◆ WORK ITEM: Write out exactly, with no other output, the lines below from the one that contains "Inscrições Abertas" through the end.

◆ Entries taken from a collection:
+-------+

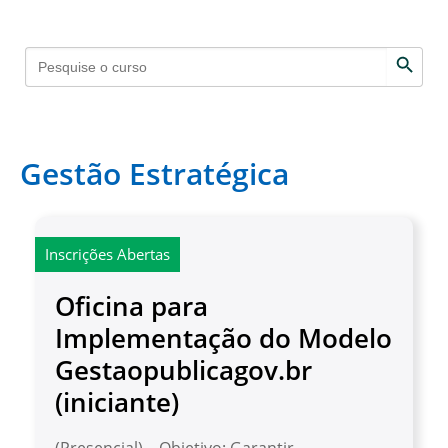
Search 
Search
for:
Gestão Estratégica
Inscrições Abertas
Oficina para
Implementação do Modelo
Gestaopublicagov.br
(iniciante)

+-------+

◆ ANSWER SECTION:
Inscrições Abertas
Oficina para
Implementação do Modelo
Gestaopublicagov.br
(iniciante)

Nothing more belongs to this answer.